Disse isto e virou as costas, não esperando a réplica, por parte do pintor. Indo à tarde ao gabinete do prefeito, onde expôs seus pontos de vistas, que não foram levados à sério pelo alcaide, que disse não ver subversão nenhuma ou pornografia na obra de Justiniano Caboré. A seu ver, motivo de honra e orgulho para a cidade, que em parte, vive do turismo, e o pintor atraíria muita gente endinheirada, sedenta por arte e pessoas famosas. O que não convenceu o vereador, que tratou de se encontrar com outros colegas de partido, como o Dr. Athanázio Valovelho Clepaúva, Bombardino Pitomba e Panflório Obvilaqua Valovelho Clepaúva (todos da bancada da UDN). À noite foi a igreja Jesus Virá, Aleluia!... e num culto fervoroso, aleluiado, e carregado de fogos do inferno, (pondo em prática os conselhos do Dr. Athanázio), conclamou a sua gente a se revoltar numa cruzada evangélica a fim de destruir o diabo que estava ali na cidade, na pessoa do tal pintor. Isso poderia ser feito com a depredação dos trabalhos de Justiniano Caboré, expostos no salão Lavras Diamantina, que poderiam ser queimados em praça pública pelos fiéis, que no dia seguinte, quando Caboré dava uma entrevista, arrodeado de jornalistas e curiosos, invadiram o salão e como uma avalanche medonha, começaram a destruir quadros, móveis, instalações e armados com a bíblia e hinários, atacaram o pintor, batendo – lhe na cara, na barriga, nos braços e na cabeça. Os irmãos, dominados por um frenesi coletivo, berravam:

- Sai daqui, espírito maligno, enviado do diabo, e vai para as profundezas do inferno, que é o teu lugar.

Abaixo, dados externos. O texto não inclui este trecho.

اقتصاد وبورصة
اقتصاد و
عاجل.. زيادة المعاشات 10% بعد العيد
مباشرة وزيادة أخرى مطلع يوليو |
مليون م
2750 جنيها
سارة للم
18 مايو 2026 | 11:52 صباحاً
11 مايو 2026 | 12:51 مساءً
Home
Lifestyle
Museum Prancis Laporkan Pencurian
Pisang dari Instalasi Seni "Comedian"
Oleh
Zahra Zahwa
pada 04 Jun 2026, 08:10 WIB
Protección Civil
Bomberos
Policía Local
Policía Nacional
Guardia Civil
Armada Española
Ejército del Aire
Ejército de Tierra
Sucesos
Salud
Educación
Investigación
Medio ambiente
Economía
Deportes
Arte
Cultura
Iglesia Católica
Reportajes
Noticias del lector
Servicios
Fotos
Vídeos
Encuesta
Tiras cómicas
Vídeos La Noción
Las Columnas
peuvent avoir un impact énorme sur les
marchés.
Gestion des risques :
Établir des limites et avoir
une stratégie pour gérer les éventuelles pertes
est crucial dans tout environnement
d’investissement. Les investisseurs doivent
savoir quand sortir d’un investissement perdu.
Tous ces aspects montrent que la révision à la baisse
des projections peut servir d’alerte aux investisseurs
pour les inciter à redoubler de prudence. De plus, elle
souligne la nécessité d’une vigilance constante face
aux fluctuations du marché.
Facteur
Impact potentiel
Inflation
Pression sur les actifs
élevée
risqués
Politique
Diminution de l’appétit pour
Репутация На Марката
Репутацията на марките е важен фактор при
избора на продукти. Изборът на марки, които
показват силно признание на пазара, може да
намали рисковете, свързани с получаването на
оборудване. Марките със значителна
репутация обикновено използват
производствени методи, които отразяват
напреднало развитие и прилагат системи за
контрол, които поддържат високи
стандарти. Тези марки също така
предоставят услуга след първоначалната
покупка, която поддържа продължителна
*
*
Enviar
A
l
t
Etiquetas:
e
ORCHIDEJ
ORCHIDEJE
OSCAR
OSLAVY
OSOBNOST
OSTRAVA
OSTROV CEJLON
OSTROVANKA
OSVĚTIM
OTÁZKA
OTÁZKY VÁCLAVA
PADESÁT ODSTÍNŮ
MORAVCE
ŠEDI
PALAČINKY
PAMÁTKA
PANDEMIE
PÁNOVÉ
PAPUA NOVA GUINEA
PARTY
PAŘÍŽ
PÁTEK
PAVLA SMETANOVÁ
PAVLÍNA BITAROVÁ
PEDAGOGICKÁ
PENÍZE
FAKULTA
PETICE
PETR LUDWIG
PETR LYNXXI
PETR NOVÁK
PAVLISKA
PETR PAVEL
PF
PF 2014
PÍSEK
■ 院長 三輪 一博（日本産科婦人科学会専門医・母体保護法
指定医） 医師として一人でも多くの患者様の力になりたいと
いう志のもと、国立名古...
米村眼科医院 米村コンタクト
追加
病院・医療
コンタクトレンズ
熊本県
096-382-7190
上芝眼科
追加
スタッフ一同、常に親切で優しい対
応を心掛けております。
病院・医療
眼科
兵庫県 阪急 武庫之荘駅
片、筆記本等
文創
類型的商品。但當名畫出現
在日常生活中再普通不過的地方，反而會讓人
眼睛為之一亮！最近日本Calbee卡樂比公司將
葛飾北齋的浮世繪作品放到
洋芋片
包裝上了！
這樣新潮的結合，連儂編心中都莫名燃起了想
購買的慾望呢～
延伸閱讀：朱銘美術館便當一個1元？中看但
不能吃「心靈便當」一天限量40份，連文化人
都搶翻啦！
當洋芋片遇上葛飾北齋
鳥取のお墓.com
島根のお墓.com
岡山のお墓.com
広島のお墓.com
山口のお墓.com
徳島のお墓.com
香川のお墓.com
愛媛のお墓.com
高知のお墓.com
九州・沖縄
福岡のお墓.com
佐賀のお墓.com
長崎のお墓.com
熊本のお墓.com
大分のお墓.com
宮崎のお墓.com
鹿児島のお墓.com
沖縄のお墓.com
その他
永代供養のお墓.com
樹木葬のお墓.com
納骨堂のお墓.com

- O sangue do Senhor tem poder!... – gritava insistentemente, uma senhora, toda vestida de preto e cabelos esvoaçantes, maltratados.

Outros, mais agressivos, brandiam a bíblia na cara do pintor e se esgoelavam, como se tomados por uma força estranha.

- Retira – te desta cidade, espírito imundo. Aqui reina o Senhor!...

- A coisa quase fora de controle só não ficou pior, porque os guardas da Prefeitura, ao vêem o pintor apanhando, entraram em cena, evacuando o salão e levando o artista para outra dependência. Diante dessa ameaça exemplar, que fora contemplada, por vários jornalistas, Justiniano Caboré, passou a ser entrevistado com assiduidade. Virou notícia dos mais diversos jornais nacionais e estrangeiros. Seus quadros, até ali desconhecidos, tornaram – se popularíssimos, e o pintor, de uma hora para outra, se tornou uma celebridade e um dos mais famosos homens de Curiapeba, em todos os tempos, e o vereador João Kusowisky, que não se reelegeu, mudou – se da cidade, a fim de não presenciar a glória do pintor ateu, que em matéria de arte, passou a ditar as ordens, País afora.